Hi everyone,
I’m facing a behaviour using continuous aggregates that i can’t understand,
I have a source hypertable containing all records of various installations. Based on this hypertable i created continuous aggregates such that every views contains records of a single installation.
When i query the continuous aggregate the query scans both the continuous aggregate and the source hypertable. The problem is that the subquery that scans the source hypertables takes 70% of total query time, returning 0 rows (witch is expected, since all the values that i want to extract are all present on the CAGG).
The only speedup i was able to achieve was adding a composite index on the hypertable using “timecolumn” + “installation_id”, witch mitigate the problem by making the subquery faster, but still occupy the majority of query time.
As a side note:
- The views are manually refreshed over all the source hypertable timespan with also refresh policies.
- The query on the caggs should cover only 1-2 chunks worth of data in the source hypertable, still the second subquery scans all the chunks of the hypertable.

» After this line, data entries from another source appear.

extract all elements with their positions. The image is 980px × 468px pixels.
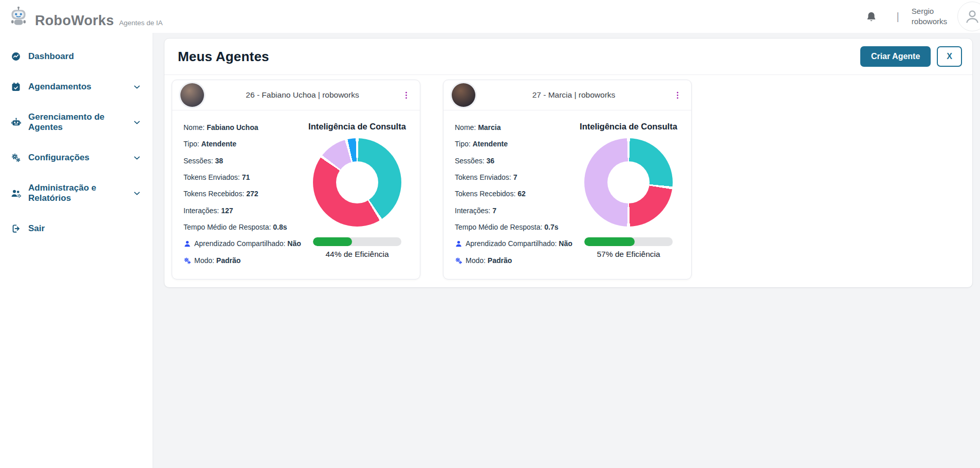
- sidebar-item-administracao-e-relatorios[interactable]: Administração e Relatórios: [8, 178, 146, 209]
- stat-label: Tokens Recebidos:: [183, 190, 244, 198]
- efficiency-progress-fill: [313, 237, 352, 246]
- close-button[interactable]: X: [937, 46, 962, 67]
- agent-avatar: [452, 83, 475, 107]
- agent-stat: Tokens Recebidos: 62: [455, 189, 574, 199]
- efficiency-label: 57% de Eficiência: [597, 250, 660, 259]
- user-name-line1: Sergio: [912, 6, 947, 16]
- stat-label: Tipo:: [455, 140, 471, 148]
- kebab-menu-icon[interactable]: [672, 90, 683, 101]
- agent-stat: Sessões: 36: [455, 156, 574, 166]
- sidebar-item-agendamentos[interactable]: Agendamentos: [8, 77, 146, 97]
- agent-stat: Nome: Fabiano Uchoa: [183, 123, 303, 133]
- stat-label: Nome:: [455, 123, 476, 132]
- stat-label: Sessões:: [183, 157, 213, 165]
- agent-stat: Tokens Enviados: 71: [183, 173, 303, 182]
- agent-stat: Tempo Médio de Resposta: 0.7s: [455, 222, 574, 232]
- agent-card-header: 26 - Fabiano Uchoa | roboworks: [172, 80, 420, 110]
- sign-out-icon: [10, 223, 22, 234]
- stat-value: Não: [287, 239, 301, 248]
- stat-label: Tokens Recebidos:: [455, 190, 515, 198]
- criar-agente-button[interactable]: Criar Agente: [860, 46, 931, 67]
- agent-stat: Tempo Médio de Resposta: 0.8s: [183, 222, 303, 232]
- stat-value: Padrão: [488, 256, 512, 265]
- user-avatar[interactable]: [957, 2, 980, 31]
- agent-card-title: 27 - Marcia | roboworks: [475, 90, 672, 100]
- agent-card-title: 26 - Fabiano Uchoa | roboworks: [204, 90, 401, 100]
- agent-cards: 26 - Fabiano Uchoa | roboworks Nome: Fab…: [164, 75, 972, 284]
- brand-tagline: Agentes de IA: [119, 19, 163, 27]
- users-gear-icon: [10, 188, 22, 199]
- donut-chart: [313, 138, 401, 227]
- stat-value: Padrão: [216, 256, 241, 265]
- stat-label: Tipo:: [183, 140, 199, 148]
- stat-label: Modo:: [466, 256, 486, 265]
- stat-label: Modo:: [194, 256, 214, 265]
- agent-stats: Nome: MarciaTipo: AtendenteSessões: 36To…: [455, 121, 574, 266]
- gears-icon: [10, 153, 22, 163]
- calendar-check-icon: [10, 82, 22, 92]
- stat-value: 127: [221, 207, 233, 215]
- sidebar-item-label: Configurações: [28, 153, 126, 163]
- agent-stat: Interações: 127: [183, 206, 303, 216]
- agent-stat: Sessões: 38: [183, 156, 303, 166]
- user-name: Sergio roboworks: [912, 6, 947, 27]
- person-icon: [183, 240, 191, 248]
- panel-header: Meus Agentes Criar Agente X: [164, 39, 972, 75]
- agent-chart-column: Inteligência de Consulta 44% de Eficiênc…: [303, 121, 415, 266]
- agent-stat: Tokens Recebidos: 272: [183, 189, 303, 199]
- agent-stat: Interações: 7: [455, 206, 574, 216]
- agent-card: 27 - Marcia | roboworks Nome: MarciaTipo…: [443, 80, 692, 279]
- agent-card: 26 - Fabiano Uchoa | roboworks Nome: Fab…: [172, 80, 420, 279]
- stat-value: 62: [517, 190, 526, 198]
- brand: RoboWorks Agentes de IA: [7, 5, 163, 28]
- agent-stat: Aprendizado Compartilhado: Não: [455, 239, 574, 249]
- sidebar-item-gerenciamento-de-agentes[interactable]: Gerenciamento de Agentes: [8, 107, 146, 138]
- page-title: Meus Agentes: [178, 49, 269, 65]
- agent-stat: Nome: Marcia: [455, 123, 574, 133]
- agent-stat: Modo: Padrão: [455, 256, 574, 266]
- agent-stat: Tokens Enviados: 7: [455, 173, 574, 182]
- kebab-menu-icon[interactable]: [401, 90, 412, 101]
- agent-stat: Aprendizado Compartilhado: Não: [183, 239, 303, 249]
- agent-chart-column: Inteligência de Consulta 57% de Eficiênc…: [574, 121, 686, 266]
- header-right: | Sergio roboworks: [863, 2, 980, 31]
- agent-stat: Modo: Padrão: [183, 256, 303, 266]
- bell-icon[interactable]: [863, 9, 879, 25]
- sidebar-item-sair[interactable]: Sair: [8, 218, 146, 239]
- sidebar-item-label: Sair: [28, 223, 144, 234]
- stat-value: Fabiano Uchoa: [207, 123, 258, 132]
- efficiency-progress-fill: [584, 237, 635, 246]
- efficiency-progress-track: [584, 237, 673, 246]
- main-content: Meus Agentes Criar Agente X 26 - Fabiano…: [153, 33, 980, 468]
- chevron-down-icon: [133, 83, 141, 91]
- stat-value: 7: [513, 173, 517, 181]
- sidebar-item-dashboard[interactable]: Dashboard: [8, 46, 146, 67]
- sidebar-item-configuracoes[interactable]: Configurações: [8, 147, 146, 168]
- brand-name: RoboWorks: [35, 14, 114, 28]
- sidebar: Dashboard Agendamentos Gerenciamento de …: [0, 33, 153, 468]
- stat-label: Interações:: [455, 207, 490, 215]
- gears-small-icon: [455, 257, 463, 265]
- roboworks-logo-robot-icon: [7, 5, 30, 28]
- stat-label: Sessões:: [455, 157, 485, 165]
- stat-value: Atendente: [473, 140, 508, 148]
- person-silhouette-icon: [963, 7, 980, 26]
- stat-label: Interações:: [183, 207, 219, 215]
- stat-value: 36: [486, 157, 494, 165]
- panel-actions: Criar Agente X: [860, 46, 962, 67]
- person-icon: [455, 240, 463, 248]
- chevron-down-icon: [133, 118, 141, 127]
- robot-icon: [10, 117, 22, 128]
- agent-avatar: [180, 83, 204, 107]
- stat-value: Não: [559, 239, 572, 248]
- stat-label: Tempo Médio de Resposta:: [455, 223, 542, 231]
- stat-label: Tokens Enviados:: [183, 173, 240, 181]
- app-header: RoboWorks Agentes de IA | Sergio robowor…: [0, 0, 980, 33]
- stat-label: Nome:: [183, 123, 205, 132]
- stat-value: 71: [242, 173, 250, 181]
- dashboard-icon: [10, 51, 22, 62]
- stat-value: Marcia: [478, 123, 501, 132]
- chevron-down-icon: [133, 189, 141, 198]
- stat-label: Tempo Médio de Resposta:: [183, 223, 271, 231]
- meus-agentes-panel: Meus Agentes Criar Agente X 26 - Fabiano…: [164, 38, 973, 288]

- I tried to create a daily CAGG on top of the hourly based one an this behaviour persists: two subquery are generated, one on the correct CAGG and one on the source table, in this case the hourly aggregate, with the same percentage of time spent on the second one.
The query is in the form of:
*SELECT , EXTRACT(‘day’ as day) FROM continuous_aggregate_1_hour WHERE date > xxx and date < yyy;
Depesz url: https://explain.depesz.com/s/edUN
- rows 4 and 6 shows the 2 subquery
- _hyper_6 is the source hypertable,
- _hyper_627 the continuous aggregate
Timescale 2.10 and postgresql 12.10
Is what I’m facing the correct behaviour or am I missing something?